Pena rzeczywiście poradził sobie w trudnych meczach z Bayernem czy Realem, czym zdobył pewność siebie i zaufanie sztabu. W 10 dotychczasowych występach stracił raptem dziewięć goli, a pięć razy zachował czyste konto. Na tym jednak problemy Szczęsnego się nie kończą. Zdaniem "Sportu" na niekorzyść Polaka przemawia również... palenie.

Szczęsny podpadł Hiszpanom. Ci znów o tym samym...

Temat papierosów przewijał się w hiszpańskich mediach już wtedy, gdy Szczęsny podpisywał kontrakt. Sam piłkarz musiał tłumaczyć się z tego w wywiadach. - To są rzeczy, których nie zmieniam w życiu osobistym i to niczyja sprawa, jeśli palę. To nie ma na mnie wpływu - mówił. Po meczu z Realem Madryt media społecznościowe obiegły zaś obrazki, jak Szczęsny świętował wygraną, "puszczając dymka" z papierosa elektronicznego.

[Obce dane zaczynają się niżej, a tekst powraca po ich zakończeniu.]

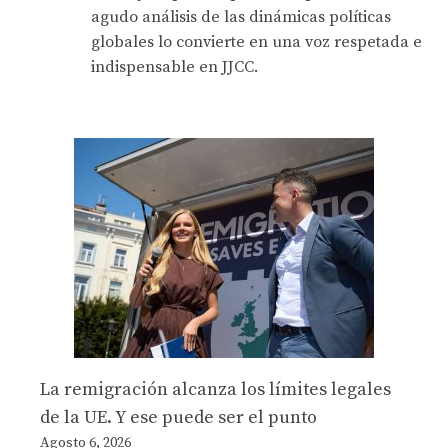
agudo análisis de las dinámicas políticas
globales lo convierte en una voz respetada e
indispensable en JJCC.
La remigración alcanza los límites legales
de la UE. Y ese puede ser el punto
Agosto 6, 2026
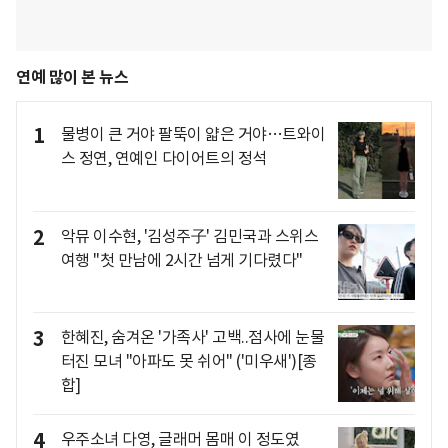
연예 많이 본 뉴스
1
물병이 큰 거야 팔뚝이 얇은 거야…트와이
스 정연, 연예인 다이어트의 정석
2
악뮤 이수현, '김성주子' 김민국과 스위스
여행 "첫 만남에 2시간 넘게 기다렸다"
3
한혜진, 숨겨온 '가족사' 고백..점사에 눈물
터진 모녀 "아파도 못 쉬어" ('미우새')[종
합]
4
우주소녀 다영, 글래머 몸매 이 정도였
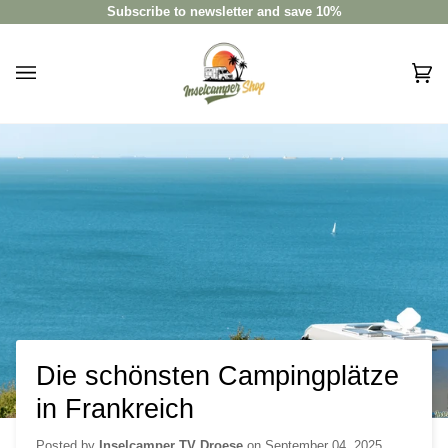
Skip
Subscribe to newsletter and save 10%
to
content
Car
(0)
Die schönsten Campingplätze
in Frankreich
Posted by
Inselcamper TV Droese
on
September 04, 2025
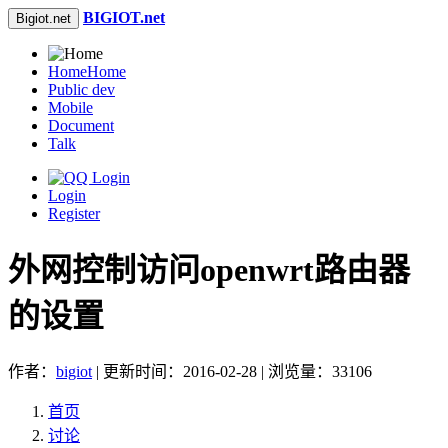
BIGIOT.net
Bigiot.net
Home
Home
Public dev
Mobile
Document
Talk
Login
Register
外网控制访问openwrt路由器
的设置
作者：
bigiot
| 更新时间：2016-02-28 | 浏览量：33106
首页
讨论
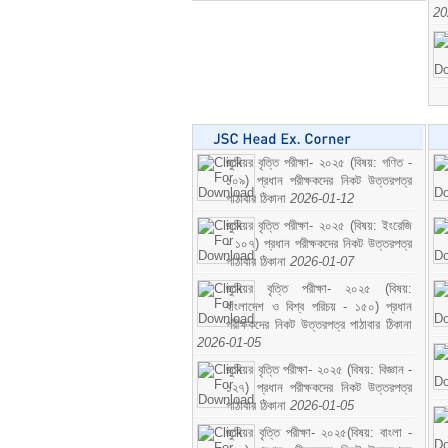
20
জুনিয়র বৃত্তি পরীক্ষা- ২০২৫ (বিষয়: গণিত -
১০৯) প্রধান পরীক্ষকদের নিকট উত্তরপত্র
পাঠাবার ঠিকানা
2026-01-12
জুনিয়র বৃত্তি পরীক্ষা- ২০২৫ (বিষয়: ইংরেজি
- ১০৭) প্রধান পরীক্ষকদের নিকট উত্তরপত্র
পাঠাবার ঠিকানা
2026-01-07
জুনিয়র বৃত্তি পরীক্ষা- ২০২৫ (বিষয়:
বাংলাদেশ ও বিশ্ব পরিচয় - ১৫০) প্রধান
পরীক্ষকদের নিকট উত্তরপত্র পাঠাবার ঠিকানা
2026-01-05
জুনিয়র বৃত্তি পরীক্ষা- ২০২৫ (বিষয়: বিজ্ঞান -
১২৭) প্রধান পরীক্ষকদের নিকট উত্তরপত্র
পাঠাবার ঠিকানা
2026-01-05
জুনিয়র বৃত্তি পরীক্ষা- ২০২৫(বিষয়: বাংলা -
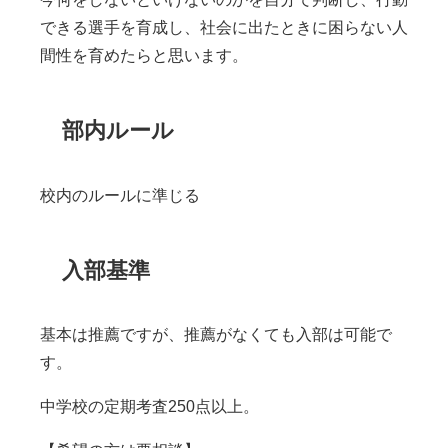
できる選手を育成し、社会に出たときに困らない人
間性を育めたらと思います。
部内ルール
校内のルールに準じる
入部基準
基本は推薦ですが、推薦がなくても入部は可能で
す。
中学校の定期考査
250
点以上。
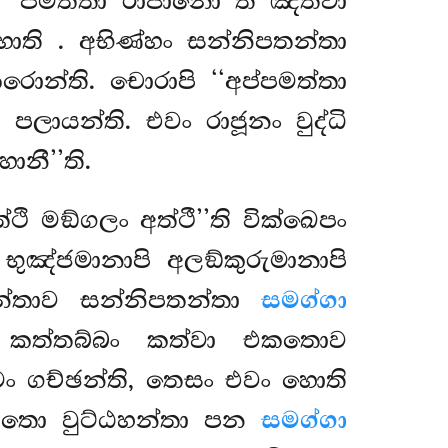
 ‘‘පමත්තා රාජානො’’ති ඤත්වා
 හොති
. අභිණ්හං සන්නිපතන්තා
ොන්ති. චොරාපි ‘‘අප්පමත්තා
පලායන්ති. එවං රාජූනං වුද්ධි
ානී’’ති.
ථි මඞ්ගලං අත්ථී’’ති වික්ඛෙපං
ුඤ්ජමානාපි අලඞ්කුරුමානාපි
සෙන්තාව සන්නිපතන්තා
සමග්ගා
ා කත්තබ්බං කත්වා එකතොව
ඨමං ගච්ඡන්ති, තෙසං එවං හොති
. එකතො වුට්ඨහන්තා පන
සමග්ගා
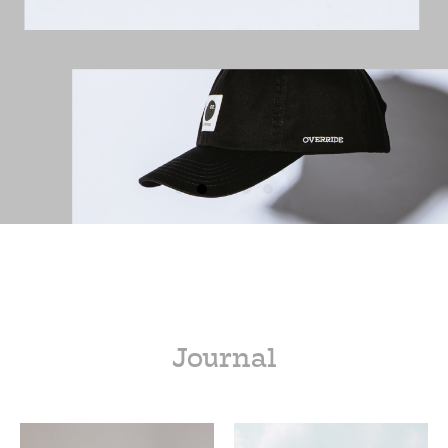
Journal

Zdaniem "Sportu" również ta sytuacja może mieć wpływ na pozycję Szczęsnego w zespole. - Obraz polskiego bramkarza wapującego w szatni Barcelony po wygraniu El Clasico nie pomógł Hansiemu w rozważaniu na razie zmiany między słupkami - stwierdził jednoznacznie dziennik.